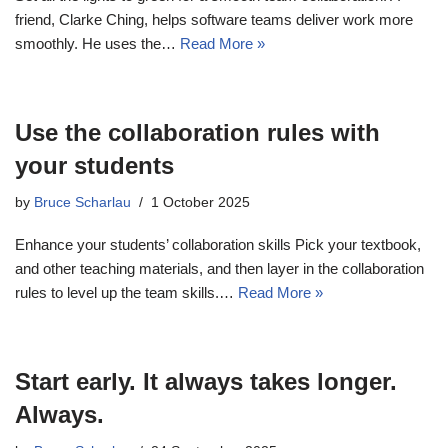
friend, Clarke Ching, helps software teams deliver work more
smoothly. He uses the…
Read More »
Use the collaboration rules with
your students
by
Bruce Scharlau
1 October 2025
Enhance your students’ collaboration skills Pick your textbook,
and other teaching materials, and then layer in the collaboration
rules to level up the team skills.…
Read More »
Start early. It always takes longer.
Always.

Exercise:
Print out every entry above without changing a word, and leave out the pictures.

Answer to the problem:
friend, Clarke Ching, helps software teams deliver work more
smoothly. He uses the…
Read More »
Use the collaboration rules with
your students
by
Bruce Scharlau
1 October 2025
Enhance your students’ collaboration skills Pick your textbook,
and other teaching materials, and then layer in the collaboration
rules to level up the team skills.…
Read More »
Start early. It always takes longer.
Always.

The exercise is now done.